2020年の東京オリンピックの女子マラソン代表に、福島県須賀川市出身の円谷ひとみが選ばれた。くしくも須賀川は、1964年の東京オリンピックのマラソンで銅メダルを獲得した円谷幸吉と、特撮の神様と呼ばれた円谷英二の故郷でもあった。作者の分身のような通信社の記者・田嶋と、地元の高校生ひとみを主人公に、無名の市民ランナーがなぜ代表になれたのかが明かされていく。
『勇者たちへの伝言』に続き、タイムトラベルを使って、過去と現在、事実とフィクションを巧みに融合させている その中に、幸吉と英二についてはもちろん、東京オリンピックのマラソンで幸吉と競い5位に入ったシュトー・ヨーゼフ、英二の作った
「ウルトラマン」、
「奥の細道」で須賀川に立ち寄った松尾芭蕉、世阿弥の「離見の見」、日航機事故で命を落とした坂本九の
「ステキなタイミング」、ビートルズの
「ラン・フォー・ユア・ライフ」、そして東日本大震災…と、さまざまなエピソードが挿入される。

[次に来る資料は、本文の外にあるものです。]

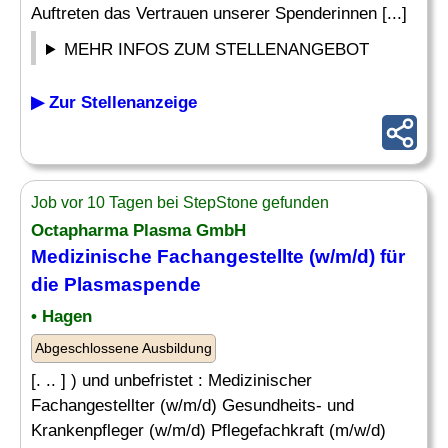
Auftreten das Vertrauen unserer Spenderinnen [...]
MEHR INFOS ZUM STELLENANGEBOT
▶ Zur Stellenanzeige
Job vor 10 Tagen bei StepStone gefunden
Octapharma Plasma GmbH
Medizinische Fachangestellte (w/m/d) für
die Plasmaspende
• Hagen
Abgeschlossene Ausbildung
[. .. ] ) und unbefristet : Medizinischer
Fachangestellter (w/m/d) Gesundheits- und
Krankenpfleger (w/m/d) Pflegefachkraft (m/w/d)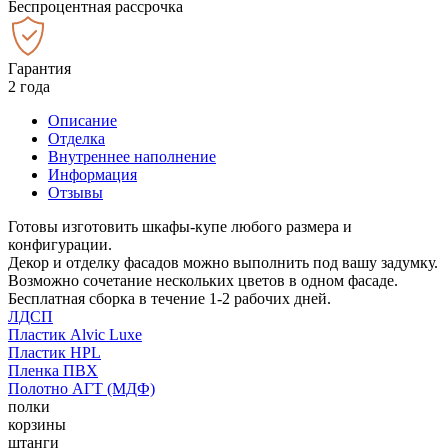
Беспроцентная рассрочка
Гарантия
2 года
Описание
Отделка
Внутреннее наполнение
Информация
Отзывы
Готовы изготовить шкафы-купе любого размера и
конфигурации.
Декор и отделку фасадов можно выполнить под вашу задумку.
Возможно сочетание нескольких цветов в одном фасаде.
Бесплатная сборка в течение 1-2 рабочих дней.
ЛДСП
Пластик Alvic Luxe
Пластик HPL
Пленка ПВХ
Полотно АГТ (МДФ)
полки
корзины
штанги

今回は、この作者の作品に共通する“絵空事”が重要なキーワードとなる。“絵空事”が大好きな大林宣彦監督は「フィクションには、“嘘から出たまこと”がある。たとえ絵空事でも、根も葉もあれば花が咲く」と語っているが、多分、この作者が小説を通して語りたいと思っているのもそういうことなのだろう。
沢木耕太郎が
『敗れざる者たち』の
「長距離ランナーの遺書」で描いた円谷幸吉像に異を唱えているのも興味深かった。